In my Homotron post elegantly titled, "Hey Fatty! Nintendo Thinks You're Fat!" I explored the furor raised over Nintendo's Wii Fit, and the game's propensity to say Fat instead of Overweight.
I think the obesity experts need to calm down. If Nintendo is going to give a weight complex to children, well, the parents of said "stocky" children should be aware of this and treat it like parents: nip it in the bud, send your kid to therapy, tell them that television is evil and judges Little Jimmy even when Little Jimmy is asleep, and that Little Jimmy should probably go outside and run around in circles until he feels better about his body image.
Besides all that, the concept of Wii Fit is to help overweight kids shed pounds whilst having fun. So it doesn't matter what they call them at first; what matters is the progress they'll make toward transforming as they please.
I stand by those words. But the problem hasn't ceased.
Today Kotaku, the gaming blog, delved into the issue a little further and, in effect, made the "issue" more weepy vagina-tastic than ever before.
The BBC posted the story of an 11-year-old girl from Lincolnshire who asked her Mommy if she could go on a diet after Nintendo called her—as the BBC says—a "porky." Kotaku writes:
... the fact that she told her mother she wanted to go on a diet after the game's diagnosis is very disturbing.
No. It's. Not. Little girls are always looking for an excuse to go on diets. Decades of abusive, unfair weight standards have permanently creased the minds of adolescents into believing that unless they're rail-thin, they'll never be attractive. To be "disturbed" by such old news is ludicrous.
Furthermore:
Weight is a bit of a sensitive issue with me, having recently spent the better part of three years living with someone with a serious eating disorder. While I can certainly understand that the issues of weight and health need to be addressed, I'm just not sure a video game, especially on a system that encourages people to play together, is the right place to address it. The only thing worse than a machine telling you (erroneously even) that you are overweight is having it happen while surrounded by your closest friends.
Here comes the insensitivity truck: I don't care about your buddy with the eating disorder. I know people with eating disorders, too. Who gives a shit? Eating disorders are like these delicious Skittles I'm eating right now: they're all over the place, fruity and delicious, and found in every candy machine in the United States.
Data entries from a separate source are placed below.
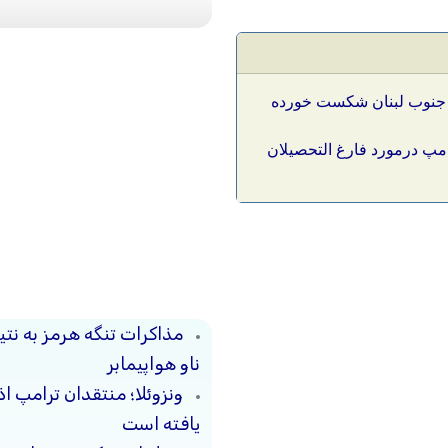
ر جنوب لبنان شکست خورده
رامپ درمورد فارغ التحصیلان
مذاکرات تنگه هرمز به نت
ناو هواپیمابر
ونزوئلا؛ منتقدان ترامپ ا
یافته است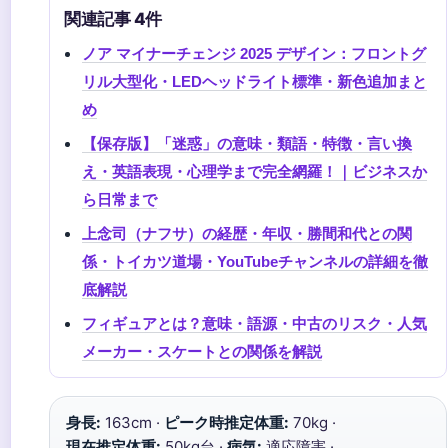
関連記事 4件
ノア マイナーチェンジ 2025 デザイン：フロントグ
リル大型化・LEDヘッドライト標準・新色追加まと
め
【保存版】「迷惑」の意味・類語・特徴・言い換
え・英語表現・心理学まで完全網羅！｜ビジネスか
ら日常まで
上念司（ナフサ）の経歴・年収・勝間和代との関
係・トイカツ道場・YouTubeチャンネルの詳細を徹
底解説
フィギュアとは？意味・語源・中古のリスク・人気
メーカー・スケートとの関係を解説
身長:
163cm ·
ピーク時推定体重:
70kg ·
現在推定体重:
50kg台 ·
病気:
適応障害 ·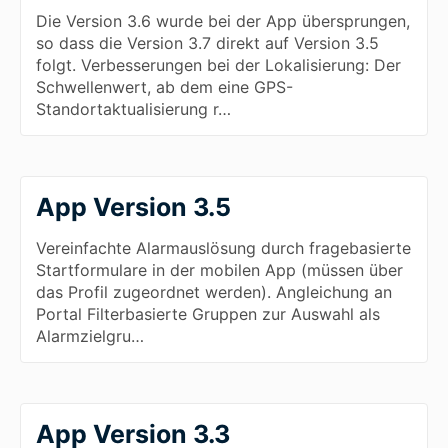
Die Version 3.6 wurde bei der App übersprungen,
so dass die Version 3.7 direkt auf Version 3.5
folgt. Verbesserungen bei der Lokalisierung: Der
Schwellenwert, ab dem eine GPS-
Standortaktualisierung r…
App Version 3.5
Vereinfachte Alarmauslösung durch fragebasierte
Startformulare in der mobilen App (müssen über
das Profil zugeordnet werden). Angleichung an
Portal Filterbasierte Gruppen zur Auswahl als
Alarmzielgru…
App Version 3.3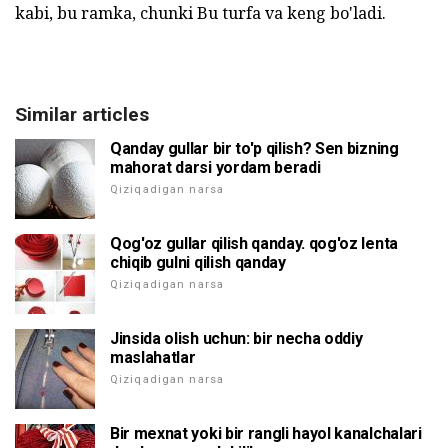
kabi, bu ramka, chunki Bu turfa va keng bo'ladi.
Similar articles
Qanday gullar bir to'p qilish? Sen bizning
mahorat darsi yordam beradi
Qiziqadigan narsa
Qog'oz gullar qilish qanday. qog'oz lenta
chiqib gulni qilish qanday
Qiziqadigan narsa
Jinsida olish uchun: bir necha oddiy
maslahatlar
Qiziqadigan narsa
Bir mexnat yoki bir rangli hayol kanalchalari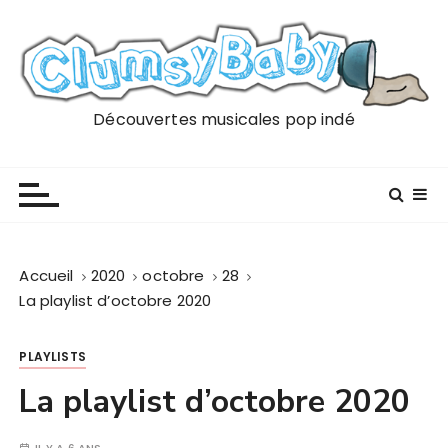
P
a
s
s
e
Découvertes musicales pop indé
r
a
u
c
o
n
Accueil
2020
octobre
28
t
La playlist d’octobre 2020
e
n
PLAYLISTS
u
La playlist d’octobre 2020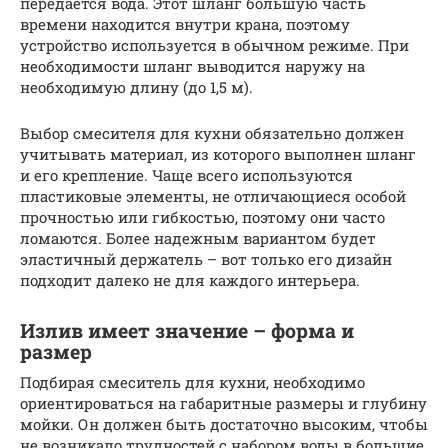
передается вода. Этот шланг большую часть
времени находится внутри крана, поэтому
устройство используется в обычном режиме. При
необходимости шланг выводится наружу на
необходимую длину (до 1,5 м).
Выбор смесителя для кухни обязательно должен
учитывать материал, из которого выполнен шланг
и его крепление. Чаще всего используются
пластиковые элементы, не отличающиеся особой
прочностью или гибкостью, поэтому они часто
ломаются. Более надежным вариантом будет
эластичный держатель – вот только его дизайн
подходит далеко не для каждого интерьера.
Излив имеет значение – форма и
размер
Подбирая смеситель для кухни, необходимо
ориентироваться на габаритные размеры и глубину
мойки. Он должен быть достаточно высоким, чтобы
не возникало трудностей с набором воды в большие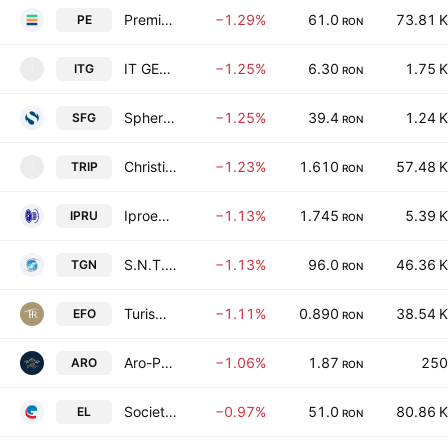
Premier Energy PLC
−1.29%
61.0
73.81 K
PE
RON
IT GENETICS
−1.25%
6.30
1.75 K
ITG
I
RON
Sphera Franchise Group SA
−1.25%
39.4
1.24 K
SFG
RON
Christian '76 Tour S.A.
−1.23%
1.610
57.48 K
TRIP
T
RON
Iproeb SA
−1.13%
1.745
5.39 K
IPRU
RON
S.N.T.G.N. Transgaz SA
−1.13%
96.0
46.36 K
TGN
RON
Turism Hoteluri Restaurante Marea Neagra SA
−1.11%
0.890
38.54 K
EFO
RON
Aro-Palace SA
−1.06%
1.87
250
ARO
RON
Societatea Energetica Electrica S.A.
−0.97%
51.0
80.86 K
EL
RON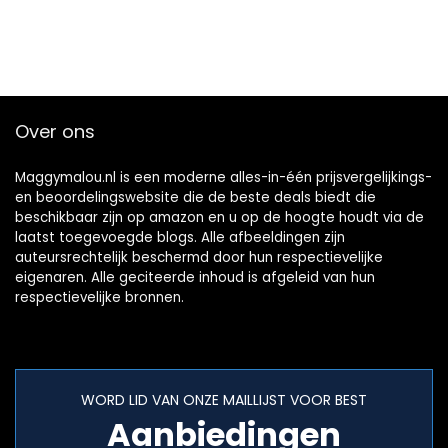
Over ons
Maggymalou.nl is een moderne alles-in-één prijsvergelijkings-
en beoordelingswebsite die de beste deals biedt die
beschikbaar zijn op amazon en u op de hoogte houdt via de
laatst toegevoegde blogs. Alle afbeeldingen zijn
auteursrechtelijk beschermd door hun respectievelijke
eigenaren. Alle geciteerde inhoud is afgeleid van hun
respectievelijke bronnen.
WORD LID VAN ONZE MAILLIJST VOOR BEST
Aanbiedingen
Wait, what? What's that? That analogy makes no sense? Well, whatever to you.
The Kotaku author claims videogaming isn't an appropriate venue to address weight concerns, even in our modern obesity epidemic. To that I say well, don't buy the fucking thing, then. If you're frightened of being "unfit," don't buy a product with "fit" in the title.
And if you're self-conscious and reliant on Wii Fit for healthy physical activity, don't play it with your fucking friends. Or get friends that don't poke at your girth and call you a lardass as you're trying to lose weight!
If that doesn't work, make fun of their stutter, their slutty mothers, their low-income housing and their inevitable careers as petroleum distributors.